Like many modern movies of its ilk, He’s All That struggles a bit as it gets up to speed. Rae, who rose to prominence on TikTok, appears stilted and awkward in the film’s early scenes, particularly during moments with her mother, played by Cook. She's even more stiff when interacting with her character's friends (Madison Pettis and Myra Molloy) and soon-to-be ex-boyfriend, Jordan Van Draanen (Peyton Meyer), a viral singer who puts mid-2000s Spencer Pratt to shame.
He’s All That begins to redeem itself when we’re introduced to Cameron, a grumpy, beanie-wearing photography lover who’s all but invisible to his peers. Buchanan, best known for playing Robby Keene in Cobra Kai, has a decade of film and TV work under his belt, and it shows. When Rae seems to be flailing, Buchanan's calm demeanor and misanthropic charm rights the ship, ensuring that their scenes stay grounded, no matter how ridiculous the plot may be. Elsewhere, during their characters’ quieter moments — when the two are exchanging flirty banter during a horseback riding lesson, or sharing intimate details about their families in Los Angeles’ Union Station — their natural chemistry lights up the screen. It’s easy to see why Padgett likes Cameron, and vice versa, a basic rom-com tenet that seems to have been forgotten sometime between the release of She’s All That and Netflix's current rom-com-aissance.
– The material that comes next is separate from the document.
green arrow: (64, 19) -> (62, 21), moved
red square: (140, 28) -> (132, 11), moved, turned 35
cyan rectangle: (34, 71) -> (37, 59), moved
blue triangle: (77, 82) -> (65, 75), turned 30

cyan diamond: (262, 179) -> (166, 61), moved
It’s a testament to Rae, Buchanan and their able director, Mark Waters (Mean Girls), that He’s All That manages to rise above the social media bullshittery at its core. Long before she develops a crush on Cameron, Padgett sees his makeover as a chance to impress the CEO of her biggest sponsor, played by Kourtney Kardashian (yes, that Kourtney Kardashian). Kardashian’s dialogue is legitimately hilarious — she informs Padgett that “mucus is not on brand for us” after a close-up of her Jordan-induced snot bubble goes “viral in the wrong way” — but her presence also reinforces the impression that He’s All That is about like-hungry social media influencers, and little else. Much of Padgett’s personal journey revolves around her Instagram account, as she works to reconcile her online persona with her authentic self. The film’s emphasis on social media can be a bit grating, but it does serve as another reminder that what we see isn’t always what we get, especially when it comes to our carefully curated identities.
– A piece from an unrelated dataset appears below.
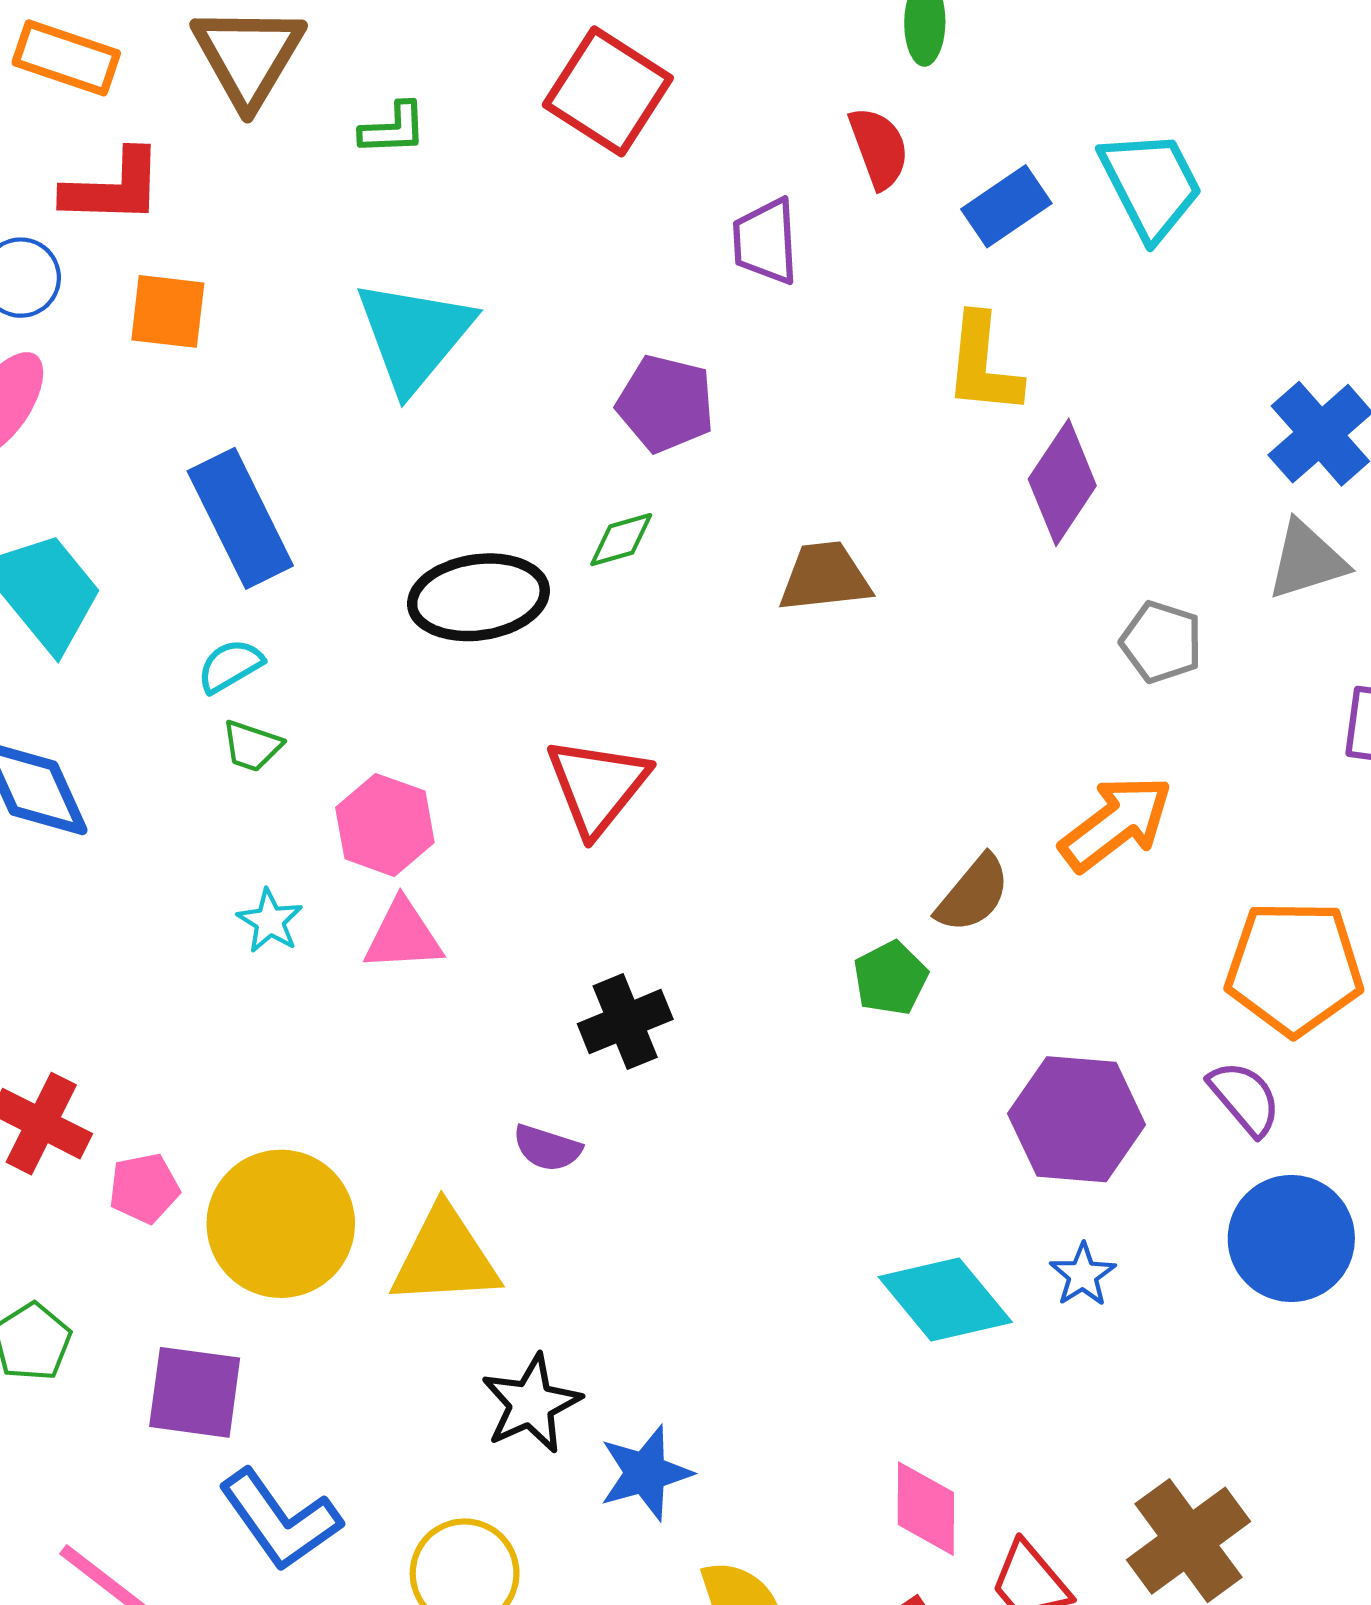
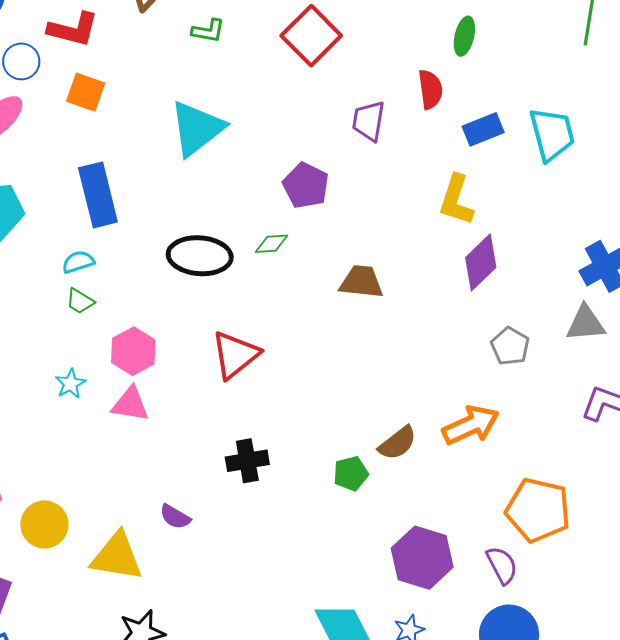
black cross: (625, 1022) -> (247, 461), moved
yellow circle: (281, 1224) -> (44, 524), size x0.7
Back in June, I predicted that He’s All That would be Netflix's Rom-Com of the Summer, and I'm still comfortable with that call. In addition to its two gorgeous leads, the film boasts a director with a proven track record, a buzzy Kardashian cameo, and the full support of Netflix’s marketing department, all signs of long-term success. Still, the question remains: will skeptical viewers be willing to look past He’s All That’s glossy, Instagram-obsessed exterior to discover the genuinely charming rom-com underneath? If you need a push, consider this an official green light to ditch your cynicism and dive in.
He's All That premieres on Netflix Friday August 27.